My work begins from the dislocation that image-making tries to conceal. I do not depict the subject; I aim to point directly to the structure that posits one.


In Captivating, Not Captive, I stage versions of fashion photography to expose its underlying structure. The models I work with—many showing visible signs of past physical trauma—are not composed as objects of pathos or pride, nor arranged for narrative clarity or representational coherence. Instead, they appear in moments of drift, disidentification, suspension: images taken before the pose is struck, or after it has failed. What has emerged is not the “real” body in opposition to the imagined one, but the collapse of that binary: an image that withholds identification even as it demands a gaze.


Having lived through events that forcibly disrupted their relation to their own image, the model's appearance no longer mediates their identity—it interrupts it. They do not inhabit the fantasy of being seen; they have simply passed through its failure before us. (I would argue it is not because the work is exploitative, but because it is true. The model appears ‘post-illusion’—and while yes, the people I work with have suffered, they have done so into clarity, into capability, while the viewer remains suspended in the fantasy she still depends on.)


This is not an aesthetics of resistance. It is not critique. It is an ethics of position.


Our everyday reality and who we believe we are is organized by fantasy, so we confuse recognition (seeing what we expect) with truth. In this way, we see only what we already half-know. My work operates elsewhere: in the space of re-cognition—a seeing again that escapes the limits of what we already “know.” It is not that the image is a lie. It is that we each are helplessly misaligned to reality even as we suspect this is the case.


What I offer is not a mirror but a conceptual mirrorless camera through which one glimpses the specular double (the reflection that shapes identity) before its capture. No reconciliation, no symbolic balm—but the core of identification itself, unmoored and unresolvable.
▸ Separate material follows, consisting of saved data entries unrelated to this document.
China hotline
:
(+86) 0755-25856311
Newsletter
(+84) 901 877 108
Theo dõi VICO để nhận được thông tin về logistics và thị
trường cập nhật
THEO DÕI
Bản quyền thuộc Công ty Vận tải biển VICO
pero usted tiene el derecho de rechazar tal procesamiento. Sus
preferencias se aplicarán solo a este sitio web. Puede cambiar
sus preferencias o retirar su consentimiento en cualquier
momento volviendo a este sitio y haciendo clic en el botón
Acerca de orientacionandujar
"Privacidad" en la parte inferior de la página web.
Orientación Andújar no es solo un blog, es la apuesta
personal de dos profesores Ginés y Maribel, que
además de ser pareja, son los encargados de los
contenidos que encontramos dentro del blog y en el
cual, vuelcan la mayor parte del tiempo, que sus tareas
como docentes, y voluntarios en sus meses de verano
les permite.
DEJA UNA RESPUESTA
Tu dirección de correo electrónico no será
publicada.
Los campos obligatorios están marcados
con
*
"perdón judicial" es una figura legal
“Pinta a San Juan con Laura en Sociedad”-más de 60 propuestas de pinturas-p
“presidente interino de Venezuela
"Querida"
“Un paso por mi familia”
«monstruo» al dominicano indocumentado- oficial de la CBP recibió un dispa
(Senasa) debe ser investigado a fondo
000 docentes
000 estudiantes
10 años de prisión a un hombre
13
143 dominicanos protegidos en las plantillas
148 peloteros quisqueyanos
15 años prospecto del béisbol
The body here is not the subject of the image. In that sense, my work does not attempt to say something. It attempts to subtract something—from the viewer, from the field of representation, from the violent demands of the image-world. What remains is not meaning, but a space emptied of pretense. The viewer is emancipated not by what she sees, but by what is taken from her as seeing fails.


What remains, if anything, holds the possibility of a new understanding of beauty—not because the work decorates pain or softens it, but because it refuses to protect us. My work proposes that buoyancy comes from facing what we mistakenly spend our lives avoiding. It presumes that a kind of elegance, even truth, is possible in the face of our mortality—but only if we take full responsibility for our pretends. When we no longer require images to rescue us from what is unbearable, we may begin to love.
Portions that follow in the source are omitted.